Horwath James P, Lin Xiao-Min, He Hongrui, Zhang Qingteng, Dufresne Eric M, Chu Miaoqi, Sankaranarayanan Subramanian K R S, Chen Wei, Narayanan Suresh, Cherukara Mathew J
Advanced Photon Source, Argonne National Laboratory, Lemont, IL, USA.
Center for Nanoscale Materials, Argonne National Laboratory, Lemont, IL, USA.
Nat Commun. 2024 Jul 15;15(1):5945. doi: 10.1038/s41467-024-49381-z.

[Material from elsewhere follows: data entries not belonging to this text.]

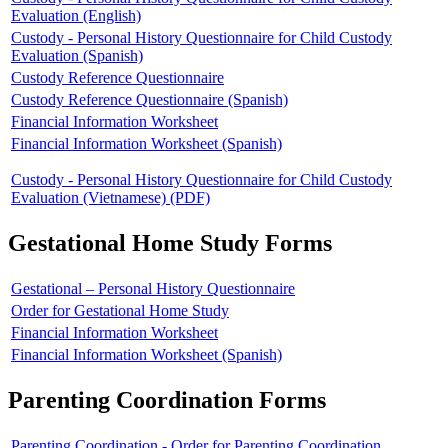
Evaluation (English)
Custody - Personal History Questionnaire for Child Custody
Evaluation (Spanish)
Custody Reference Questionnaire
Custody Reference Questionnaire (Spanish)
Financial Information Worksheet
Financial Information Worksheet (Spanish)
Custody - Personal History Questionnaire for Child Custody
Evaluation (Vietnamese) (PDF)
Gestational Home Study Forms
Gestational – Personal History Questionnaire
Order for Gestational Home Study
Financial Information Worksheet
Financial Information Worksheet (Spanish)
Parenting Coordination Forms
Parenting Coordination - Order for Parenting Coordination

Understanding and interpreting dynamics of functional materials in situ is a grand challenge in physics and materials science due to the difficulty of experimentally probing materials at varied length and time scales. X-ray photon correlation spectroscopy (XPCS) is uniquely well-suited for characterizing materials dynamics over wide-ranging time scales. However, spatial and temporal heterogeneity in material behavior can make interpretation of experimental XPCS data difficult. In this work, we have developed an unsupervised deep learning (DL) framework for automated classification of relaxation dynamics from experimental data without requiring any prior physical knowledge of the system. We demonstrate how this method can be used to accelerate exploration of large datasets to identify samples of interest, and we apply this approach to directly correlate microscopic dynamics with macroscopic properties of a model system. Importantly, this DL framework is material and process agnostic, marking a concrete step towards autonomous materials discovery.
由于在不同长度和时间尺度上对材料进行实验探测存在困难,理解和解释功能材料的原位动力学是物理学和材料科学中的一项重大挑战。X射线光子相关光谱(XPCS)特别适合于表征广泛时间尺度上的材料动力学。然而,材料行为中的空间和时间异质性会使实验XPCS数据的解释变得困难。在这项工作中,我们开发了一种无监督深度学习(DL)框架,用于从实验数据中自动分类弛豫动力学,而无需对系统有任何先验物理知识。我们展示了如何使用这种方法来加速对大型数据集的探索,以识别感兴趣的样本,并将这种方法应用于直接关联模型系统的微观动力学和宏观性质。重要的是,这个DL框架与材料和过程无关,标志着朝着自主材料发现迈出了具体的一步。